Let’s Go ABC! Things That Go, from A to Z

 

 

 

 

 

 

 

 

Let’s Go ABC! Things That Go, from A to Z

Rhonda Gowler Greene

Daniel Kirk

Bloomsbury, 2018

40pp., hbk., RRP $A19.99

9780802735096

Need to get from here to there?

We can take you – anywhere!

On land or track, in air or sea,

we’re transportation – A to Z.

A cast of quirky animals takes readers for a fun ride on all sorts of vehicles – some familiar, some not-so – in this rollicking rhyme about things that go.  Rather than the typical alphabet book of matching letters and pictures, this one has a rhyme full of information about each vehicle that is presented by the vehicle itself.  Each vehicle is ‘driven’ by a creature whose name starts with the same letter as the transport – the koala and kangaroo are in charge of the kayak – so young readers will have fun, and perhaps be challenged by, naming the drivers (and passengers) while also finding other items beginning with the same letter in the illustrations.  The endpapers are a treat offering the entire alphabet on a large truck so little ones can test their knowledge while the last page is a surprise!
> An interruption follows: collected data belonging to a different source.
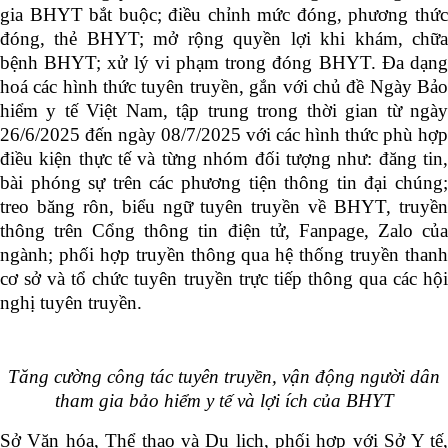
gia BHYT bắt buộc; điều chỉnh mức đóng, phương thức
đóng, thẻ BHYT; mở rộng quyền lợi khi khám, chữa
bệnh BHYT; xử lý vi phạm trong đóng BHYT. Đa dạng
hoá các hình thức tuyên truyền, gắn với chủ đề Ngày Bảo
hiểm y tế Việt Nam, tập trung trong thời gian từ ngày
26/6/2025 đến ngày 08/7/2025 với các hình thức phù hợp
điều kiện thực tế và từng nhóm đối tượng như: đăng tin,
bài phóng sự trên các phương tiện thông tin đại chúng;
treo băng rôn, biểu ngữ tuyên truyền về BHYT, truyền
thông trên Cổng thông tin điện tử, Fanpage, Zalo của
ngành; phối hợp truyền thông qua hệ thống truyền thanh
cơ sở và tổ chức tuyên truyền trực tiếp thông qua các hội
nghị tuyên truyền.
Tăng cường công tác tuyên truyền, vận động người dân
tham gia bảo hiểm y tế và lợi ích của BHYT
Sở Văn hóa, Thể thao và Du lịch, phối hợp với Sở Y tế,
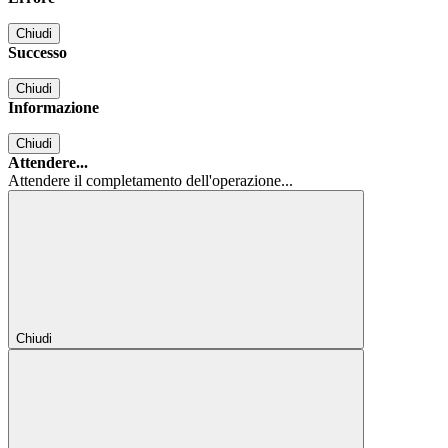
Chiudi
Successo
Chiudi
Informazione
Chiudi
Attendere...
Attendere il completamento dell'operazione...
Chiudi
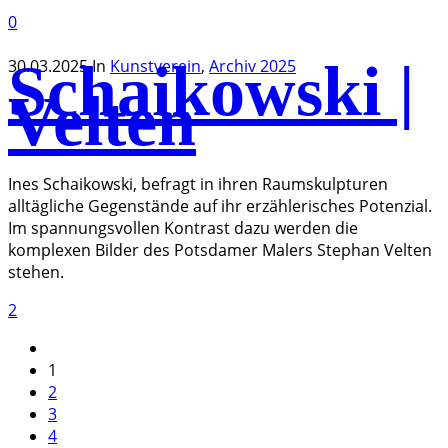
0
Schaikowski |
30.03.2025
In
Kunstverein
,
Archiv 2025
Velten
Ines Schaikowski, befragt in ihren Raumskulpturen
alltägliche Gegenstände auf ihr erzählerisches Potenzial.
Im spannungsvollen Kontrast dazu werden die
komplexen Bilder des Potsdamer Malers Stephan Velten
stehen.
2
1
2
3
4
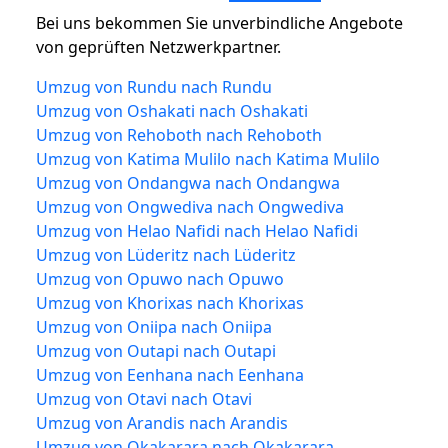
Bei uns bekommen Sie unverbindliche Angebote
von geprüften Netzwerkpartner.
Umzug von Rundu nach Rundu
Umzug von Oshakati nach Oshakati
Umzug von Rehoboth nach Rehoboth
Umzug von Katima Mulilo nach Katima Mulilo
Umzug von Ondangwa nach Ondangwa
Umzug von Ongwediva nach Ongwediva
Umzug von Helao Nafidi nach Helao Nafidi
Umzug von Lüderitz nach Lüderitz
Umzug von Opuwo nach Opuwo
Umzug von Khorixas nach Khorixas
Umzug von Oniipa nach Oniipa
Umzug von Outapi nach Outapi
Umzug von Eenhana nach Eenhana
Umzug von Otavi nach Otavi
Umzug von Arandis nach Arandis
Umzug von Okakarara nach Okakarara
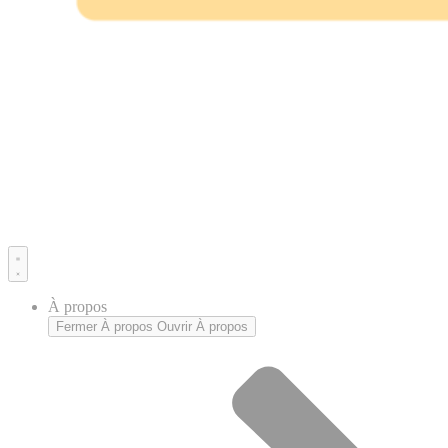
À propos
Fermer À propos
Ouvrir À propos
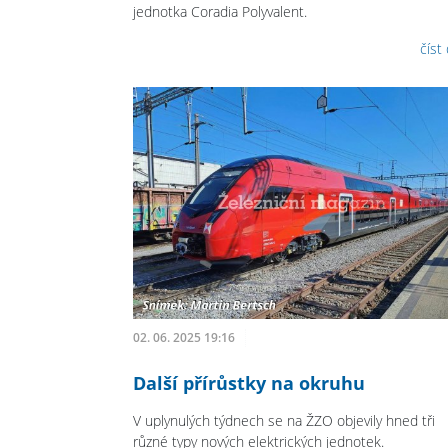
jednotka Coradia Polyvalent.
číst
02. 06. 2025 19:16
Další přírůstky na okruhu
V uplynulých týdnech se na ŽZO objevily hned tři
různé typy nových elektrických jednotek.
They can begin early classification activities by sorting the vehicles into land, sea or air or even by the way they are propelled. perhaps suggesting others that are not featured in the book.  Or they might start with the creatures they know and make suggestions about the mode of transport they would be in charge of.

Despite its slightly American bias (which most young readers just accept anyway), this is an enjoyable read that will have early readers returning to again and again as not only is there something new to find each time which encourages attention to the detail in the pictures, but it allows them to read it for themselves without an adult present – a critical aspect of early reading behaviour that instils confidence and an expectation of success. 

A book that offers so much more than it first appears – if you have early readers or those learning English as another language, it would be a worthwhile investment.